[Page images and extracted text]
+--

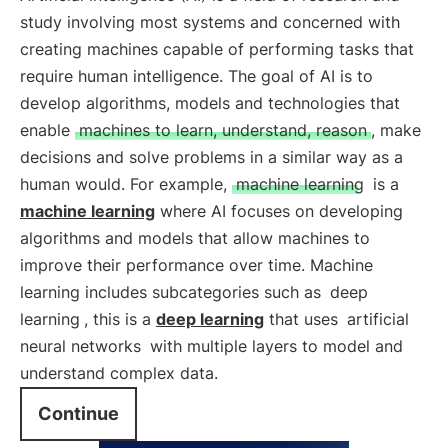
study involving most systems and concerned with
creating machines capable of performing tasks that
require human intelligence. The goal of AI is to
develop algorithms, models and technologies that
enable
machines to learn, understand, reason
, make
decisions and solve problems in a similar way as a
human would. For example,
machine learning
is a
machine learning
where AI focuses on developing
algorithms and models that allow machines to
improve their performance over time. Machine
learning includes subcategories such as
deep
learning
, this is a
deep learning
that uses
artificial
neural networks
with multiple layers to model and
understand complex data.
Continue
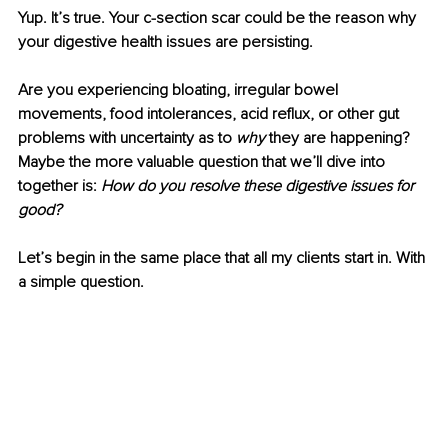
Yup. It’s true. Your c-section scar could be the reason why 
your digestive health issues are persisting. 
Are you experiencing bloating, irregular bowel 
movements, food intolerances, acid reflux, or other gut 
problems with uncertainty as to 
why 
they are happening? 
Maybe the more valuable question that we’ll dive into 
together is: 
How do you resolve these digestive issues for 
good? 
Let’s begin in the same place that all my clients start in. With 
a simple question. 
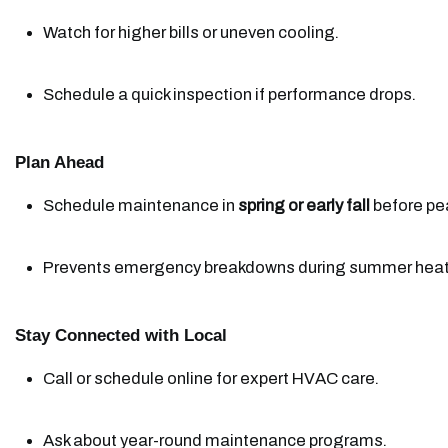
Watch for higher bills or uneven cooling.
Schedule a quick inspection if performance drops.
Plan Ahead
Schedule maintenance in 
spring or early fall
 before pe
Prevents emergency breakdowns during summer heat
Stay Connected with Local
Call or schedule online for expert HVAC care.
Ask about year-round maintenance programs.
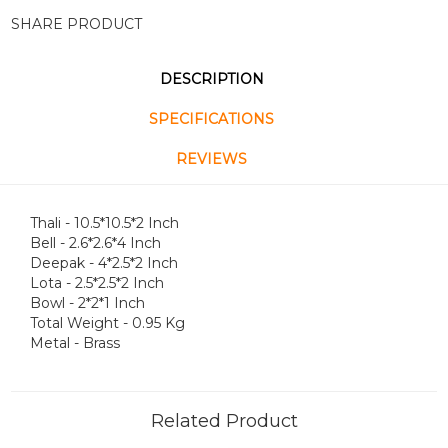
SHARE PRODUCT
DESCRIPTION
SPECIFICATIONS
REVIEWS
Thali - 10.5*10.5*2 Inch
Bell - 2.6*2.6*4 Inch
Deepak - 4*2.5*2 Inch
Lota - 2.5*2.5*2 Inch
Bowl - 2*2*1 Inch
Total Weight - 0.95 Kg
Metal - Brass
Related Product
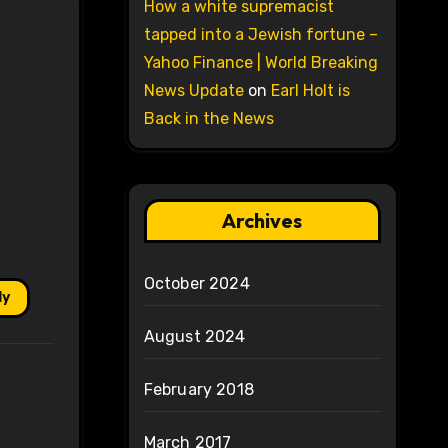
How a white supremacist
tapped into a Jewish fortune –
Yahoo Finance | World Breaking
News Update
on
Earl Holt is
Back in the News
Archives
October 2024
ly
August 2024
February 2018
March 2017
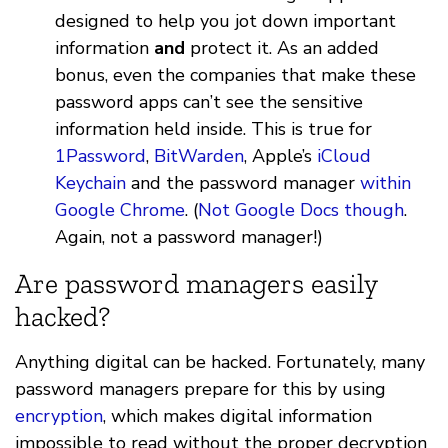
designed to help you jot down important
information
and
protect it. As an added
bonus, even the companies that make these
password apps can’t see the sensitive
information held inside. This is true for
1Password
,
BitWarden
, Apple’s
iCloud
Keychain
and the password manager
within
Google Chrome
. (
Not Google Docs though
.
Again, not a password manager!)
Are password managers easily
hacked?
Anything digital can be hacked. Fortunately, many
password managers prepare for this by using
encryption
, which makes digital information
impossible to read without the proper decryption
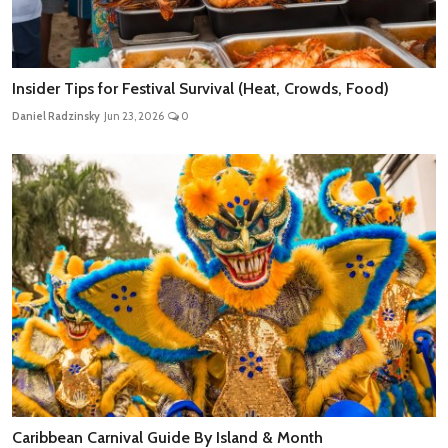
Insider Tips for Festival Survival (Heat, Crowds, Food)
Daniel Radzinsky
Jun 23, 2026
0
Caribbean Carnival Guide By Island & Month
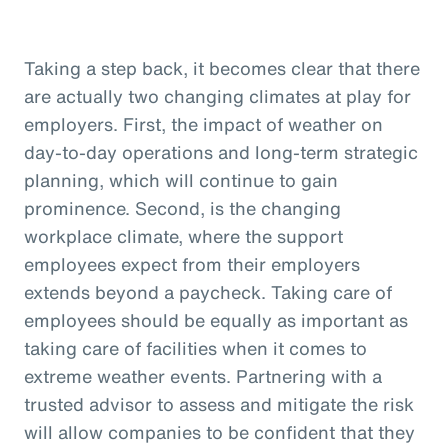
Taking a step back, it becomes clear that there
are actually two changing climates at play for
employers. First, the impact of weather on
day-to-day operations and long-term strategic
planning, which will continue to gain
prominence. Second, is the changing
workplace climate, where the support
employees expect from their employers
extends beyond a paycheck. Taking care of
employees should be equally as important as
taking care of facilities when it comes to
extreme weather events. Partnering with a
trusted advisor to assess and mitigate the risk
will allow companies to be confident that they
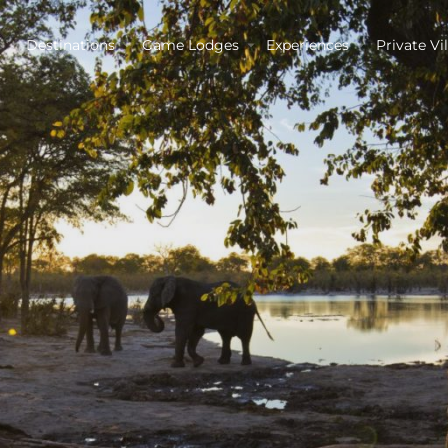
Destinations
Game Lodges
Experiences
Private Vil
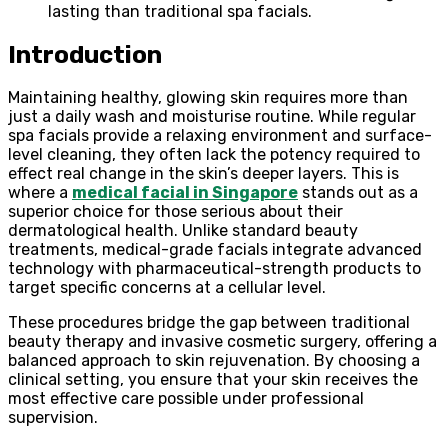
lasting than traditional spa facials.
Introduction
Maintaining healthy, glowing skin requires more than
just a daily wash and moisturise routine. While regular
spa facials provide a relaxing environment and surface-
level cleaning, they often lack the potency required to
effect real change in the skin’s deeper layers. This is
where a
medical facial in Singapore
stands out as a
superior choice for those serious about their
dermatological health. Unlike standard beauty
treatments, medical-grade facials integrate advanced
technology with pharmaceutical-strength products to
target specific concerns at a cellular level.
These procedures bridge the gap between traditional
beauty therapy and invasive cosmetic surgery, offering a
balanced approach to skin rejuvenation. By choosing a
clinical setting, you ensure that your skin receives the
most effective care possible under professional
supervision.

+--

In the data above, find the line containing "Let’s begin in" and the line containing "Call or schedule online for expert HVAC care.". Copy exactly the stretch from the first through the second, both included, leaving out any picture.

** Response to this task **
Let’s begin in the same place that all my clients start in. With 
a simple question. 
Watch for higher bills or uneven cooling.
Schedule a quick inspection if performance drops.
Plan Ahead
Schedule maintenance in 
spring or early fall
 before pe
Prevents emergency breakdowns during summer heat
Stay Connected with Local
Call or schedule online for expert HVAC care.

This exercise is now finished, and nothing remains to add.